Suppose we assign each datapoint a weight, \(\w_n\), and write

\[ \betavhat(\w) = \argmin{\beta} \sumn \w_n (\y_n - \xv_n^\trans \betav)^2. \]

I have written \(\betahat(\wv)\) because the optimal solution depends on the vector of weights, \(\wv = (\w_1, \ldots, \w_N)^\trans\). When \(\wv = \onev\), we recover the original problem. When we set one of the entries to zero, we remove that datapoint from the problem. Using this, we can approximate the effect of removing a datapoint using the first-order Taylor series expansion:

\[ \betahat_{-n} \approx \betahat_{-n}^{linear} = \betahat + \frac{\partial \betahat(\wv)}{\partial \w_n}\vert_{\w_n=1} (0 - 1). \]

One can show that

\[ \frac{\partial \betahat(\wv)}{\partial \w_n}\vert_{\w_n=1} = (\X^\trans \X)^{-1} \xv_n \reshat_n. \]

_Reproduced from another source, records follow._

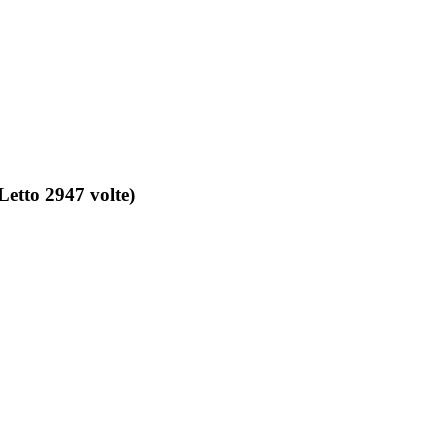
tto 2947 volte)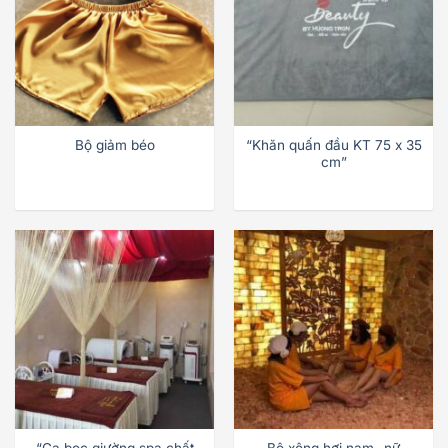
Bộ giảm béo
“Khăn quấn đầu KT 75 x 35
cm”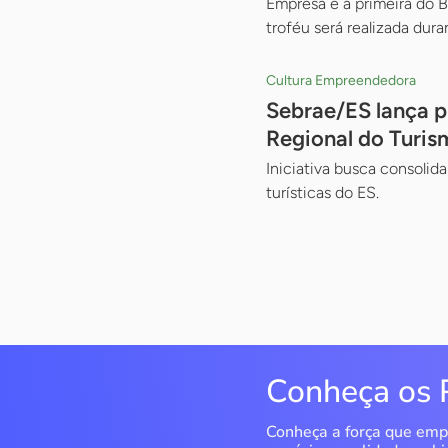
Empresa é a primeira do B
troféu será realizada dur
Cultura Empreendedora
Sebrae/ES lança pr
Regional do Turis
Iniciativa busca consolid
turísticas do ES.
Conheça os 
Conheça a força que emp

Note that the Taylor series is a good approximation to the exact formula (given in the homework) when \(h_n \ll 1\), which is expected when \(h_n\) goes to zero at rate \(1/N\):

\[ \betahat_{-n} = \betahat - (\X^\trans \X)^{-1} \xv_n \frac{\reshat_n}{1 - h_n} \approx \betahat - (\X^\trans \X)^{-1} \xv_n \reshat = \betahat_{-n}^{linear}. \]

In more complicated nonlinear problems, the exact formula is unavailable, but the linear approximation is typically computed.

From this (or the exact formula), we can see that the effect of extreme values on \(\betahat\) is actually a product of both \(\reshat_n\) and \(\xv_n\). Large residuals will not have an effect when \(\xv_n = \zerov\), and outlier \(\xv_n\) will not have an effect when \(\reshat_n = 0\).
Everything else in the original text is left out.